Petani Menjerit, Pupuk Subsidi Mulai Hilang di Pasaran

CNN Indonesia | Rabu, 23/09/2020 17:01 WIB
Pupuk subsidi yang mulai hilang di pasaran membuat sejumlah petani di Jawa Tengah harus membeli pupuk nonsubsidi yang lebih mahal. Kelangkaan pupuk subsidi di pasaran membuat sejumlah petani di Jawa Tengah harus membeli pupuk nonsubsidi yang lebih mahal. Ilustrasi. (ANTARA FOTO/Rudi Mulya).
Jakarta, CNN Indonesia --

Petani di sejumlah daerah di Jawa Tengah mulai kesulitan menemukan pupuk subsidi di pasaran. Hal ini membuat mereka harus mengeluarkan ongkos lebih besar jelang musim tanam.

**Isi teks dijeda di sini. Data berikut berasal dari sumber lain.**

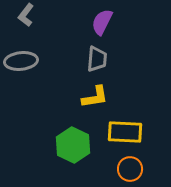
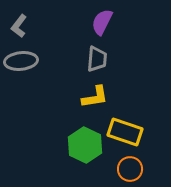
gray L-shape: moved 7 px left, 11 px down
yellow rectangle: rotated 16 degrees clockwise
green hexagon: moved 12 px right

Sojo, Ketua Kelompok Tani Wana Lestari 1 di Desa Wonoharjo, Kemusu, Boyolali, misalnya, mengatakan pupuk subsidi mulai hilang sejak awal September.

Kelangkaan ini membuat mereka harus menambah biaya sebesar Rp50 ribu untuk membeli satu sak atau karung pupuk nonsubsidi.


"Kami sudah kesulitan dari awal bulan September. Baru kali ini di tahun-tahun sebelumnya enggak pernah," ucapnya saat dihubungi CNNIndonesia.com Rabu (24/9).

Hingga saat ini, kata dia, petani juga belum mendapatkan kepastian dari Dinas Pertanian setempat terkait distribusi tambahan pupuk subsidi.

Karena itu, ia berharap pemerintah segera turun tangan memberikan bantuan kepada para petani untuk dapat mengakses pupuk dengan harga murah jelang musim tanaman. Jika tidak, mereka bisa tekor jutaan rupiah. Pasalnya, untuk tiap satu hektar lahan mereka membutuhkan 30 sak pupuk.

"Enggak cuma di Kemusu ini, di kecamatan lain juga sama. Saya lagi di Blora, petani sini juga sudah mulai sulit cari pupuk (subsidi)," imbuhnya.

Hal serupa dialami M Singgih Darmawan, petani di Desa Kutabawa, Kecamatan Karangreja, Purbalingga. Ia menuturkan pupuk subsidi di wilayahnya mulai langka di pasaran sejak bulan lalu.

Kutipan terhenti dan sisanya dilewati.